The opinion of the Court is therefore declared to be that the legacies to Mrs. Fenner and to the children are not to be taken to be in satisfaction of any moneys which it happened, at the death of the testator or afterwards, they had a right to demand in respect of their distributive shares of the estate of Richard Fenner, deceased, but (502) that the said legatees have a right to the said legacies and also to retain the money received by them on account of those distributive shares.

The next questions are upon the nature of the legacies to the other persons, besides the grandchildren, upon which depends the fund out of which they are payable, that is, whether out of the residue generally or out of the notes as specifically given.

It is our opinion that the legacy to Mrs. Johnston is specific. The gift is, indeed, not of a particular thing set apart as one individual corpus by the testator, but it is of that nature. It is not absolutely a general legacy, so as to abate with mere pecuniary legacies, payable out of the residue. It is charged on a particular part of the estate, and therefore is not to fail while that fund is sufficient to satisfy it. It is by the words not merely charged on that fund, but is to be paid, not in money to be raised from the fund, but in the securities themselves which the testator might leave in specie at his death; and, if no such securities had been left, it must have failed. It is a legacy to a certain value "in notes, to be taken out of my notes as soon after my death as it can be done" — thus marking the very thing given. It is not marked so that but one single thing of that kind owned by the testator would be within the description. But it is so marked that nothing of the same kind, not owned in specie by the testator at his death, would satisfy it — nothing but "my notes." By which he denotes the whole of the very things, and then gives part of those particular and additional things to the legatee.

Upon this difference between the terms in which this legacy is given and in which the others are expressed arises the material dispute between the parties; for, if the other legacies are general legacies, they are payable out of the residue, and will exhaust it and thereby leave a larger amount of notes for the grandchildren; but if specific, then they must be paid from and in the notes, and the residue will belong to the next of kin.

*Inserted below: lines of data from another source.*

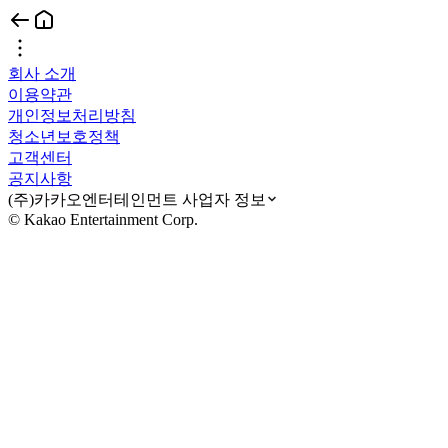
회사 소개
이용약관
개인정보처리방침
청소년보호정책
고객센터
공지사항
(주)카카오엔터테인먼트 사업자 정보
© Kakao Entertainment Corp.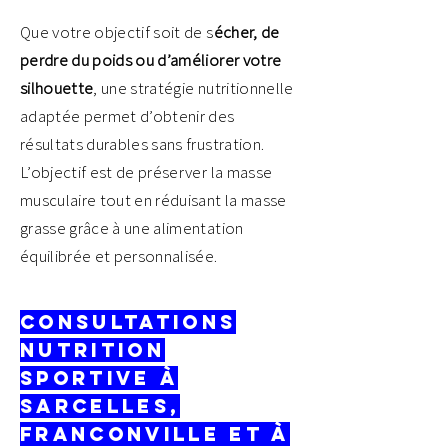
Que votre objectif soit de s
écher, de
perdre du poids ou d’améliorer votre
silhouette
, une stratégie nutritionnelle
adaptée permet d’obtenir des
résultats durables sans frustration.
L’objectif est de préserver la masse
musculaire tout en réduisant la masse
grasse grâce à une alimentation
équilibrée et personnalisée.
Consultations
nutrition
sportive à
Sarcelles
,
Franconville
et à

The leaning of the courts is against construing doubtful terms into a specific gift, because the gift is lost upon the failure of the fund from any cause, and also because it is not subject to the equitable (503) principle of equality by abatement. It must be clear, therefore, upon the will, that nothing is meant but a particular thing, or a part of a particular thing, existing in specie at the making of the will, or when it is to take effect. If the words will be satisfied by anything of the same kind not owned by the testator, the legacy is general. The difference may be illustrated by the common case of a contract to sell and deliver goods of a common kind, say one hundred barrels of corn, upon which the remedy is by action for damages for not delivering, and a contract to sell a certain hundred barrels, as a distinct parcel in a crib, which vests the property and gives trover or detinue upon refusal to deliver.

The legacies to the brother's widow and the niece are purely pecuniary, and without reference to any funds, but are payable as soon as money from any source can be collected.

That to the nephew, Stephen, is given in the same way, except that the testator adds, "that if he is willing to receive that amount in good notes, he can do so." It is to be recollected that the rule is that it must be manifest upon the whole will that nothing but a gift in specie was intended. I have no doubt in my own mind that this testator expected his nephew to receive either a part of the very securities left by him or that the $1,500 would be raised out of those very securities. But he has not given the legacy in that way, or tied it up by his words to any such contingency. It is left with the nephew to take the money, and, therefore, upon the failure of notes he would yet be entitled to the legacy. Moreover, although he certainly anticipated that if paid in notes they would be selected out of those left by him, yet he has not said so, and therefore the legatee would not be confined to them. Sibley v. Perry, 7 Ves., 523, is a forcible illustration of the principle which governs the construction of this clause. That was a direction to the executor, within three months after the testator's death, to transfer £ 1,000 stock, in the funds styled the three per cents consolidated annuities, to (504) several persons. The testator then had the funds of that kind, from which and the particular words transfer and in the, the inference to the apprehension of every individual understanding is that he had in his mind that very stock. Yet Lord Eldon held that upon the general rule it was a general legacy, because the testator had not in the will appropriated the particular stock, as his stock, or by other means which would show that no other stock held by him would do.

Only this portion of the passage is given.